## ASSIGNMENT
Each record below is to be copied word for word, with pictures removed.
──────── AVAILABLE RECORDS ────────
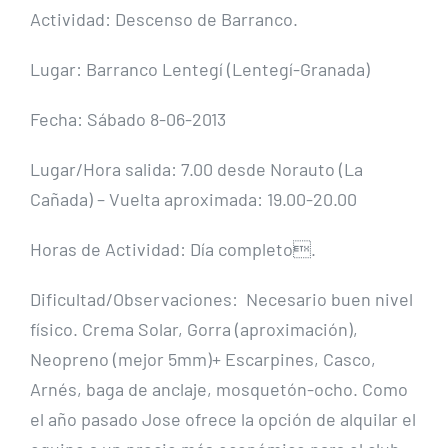
Actividad: Descenso de Barranco.
Lugar: Barranco Lentegí (Lentegí-Granada)
Fecha: Sábado 8-06-2013
Lugar/Hora salida: 7.00 desde Norauto (La
Cañada) – Vuelta aproximada: 19.00-20.00
Horas de Actividad: Día completo.
Dificultad/Observaciones: Necesario buen nivel
físico. Crema Solar, Gorra (aproximación),
Neopreno (mejor 5mm)+ Escarpines, Casco,
Arnés, baga de anclaje, mosquetón-ocho. Como
el año pasado Jose ofrece la opción de alquilar el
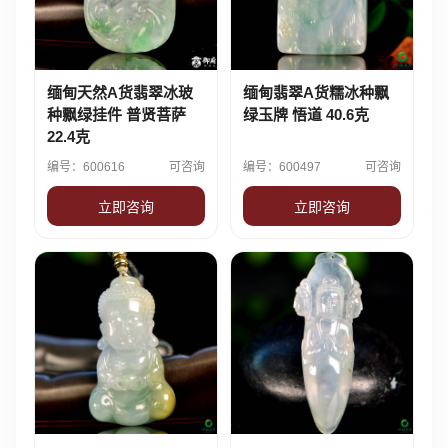
缅甸天然A货翡翠冰玻
缅甸翡翠A货糯冰种飘
种飘绿挂件 普贤菩萨
绿玉牌 悟道 40.6克
22.4克
编号：600616
可咨询
编号：600497
可咨询
立即咨询
立即咨询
────────
## SOLUTION TO THE EXERCISE
Actividad: Descenso de Barranco.
Lugar: Barranco Lentegí (Lentegí-Granada)
Fecha: Sábado 8-06-2013
Lugar/Hora salida: 7.00 desde Norauto (La
Cañada) – Vuelta aproximada: 19.00-20.00
Horas de Actividad: Día completo.
Dificultad/Observaciones: Necesario buen nivel
físico. Crema Solar, Gorra (aproximación),
Neopreno (mejor 5mm)+ Escarpines, Casco,
Arnés, baga de anclaje, mosquetón-ocho. Como
el año pasado Jose ofrece la opción de alquilar el
缅甸天然A货翡翠冰玻
缅甸翡翠A货糯冰种飘
种飘绿挂件 普贤菩萨
绿玉牌 悟道 40.6克
22.4克
编号：600616
可咨询
编号：600497
可咨询
立即咨询
立即咨询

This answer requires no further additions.